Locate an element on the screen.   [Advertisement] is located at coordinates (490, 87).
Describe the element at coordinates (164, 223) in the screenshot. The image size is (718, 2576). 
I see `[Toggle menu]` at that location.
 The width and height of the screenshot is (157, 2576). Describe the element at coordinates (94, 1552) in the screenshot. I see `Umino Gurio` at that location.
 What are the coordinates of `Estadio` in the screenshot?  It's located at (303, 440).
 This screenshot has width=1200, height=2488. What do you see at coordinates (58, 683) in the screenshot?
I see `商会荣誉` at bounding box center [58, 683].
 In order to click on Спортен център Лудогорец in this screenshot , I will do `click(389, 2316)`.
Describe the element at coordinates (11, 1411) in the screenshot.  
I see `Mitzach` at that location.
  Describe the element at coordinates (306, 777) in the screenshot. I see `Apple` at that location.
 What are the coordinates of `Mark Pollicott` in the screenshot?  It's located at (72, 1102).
+ + + +
The response should consist only of the lines running from the one that contains "In order to" through the end of the material, repeated exactly.

> [OUTPUT OF THE EXERCISE]:
 In order to click on Спортен център Лудогорец in this screenshot , I will do `click(389, 2316)`.
Describe the element at coordinates (11, 1411) in the screenshot.  
I see `Mitzach` at that location.
  Describe the element at coordinates (306, 777) in the screenshot. I see `Apple` at that location.
 What are the coordinates of `Mark Pollicott` in the screenshot?  It's located at (72, 1102).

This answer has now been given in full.